## Directions for this task
Retype exactly, and only, the lines from the one that contains "rtungen der Fans entspricht und das" through the final line of the entries.

## The records

◆ ◆ ◆ ◆

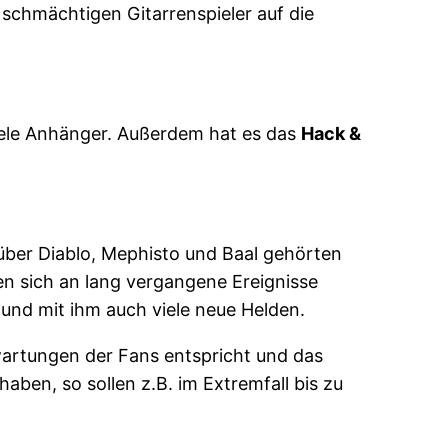
 schmächtigen Gitarrenspieler auf die
iele Anhänger. Außerdem hat es das
Hack &
n über Diablo, Mephisto und Baal gehörten
n sich an lang vergangene Ereignisse
und mit ihm auch viele neue Helden.
rtungen der Fans entspricht und das
ben, so sollen z.B. im Extremfall bis zu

◆ ◆ ◆ ◆

## Answer below
rtungen der Fans entspricht und das
ben, so sollen z.B. im Extremfall bis zu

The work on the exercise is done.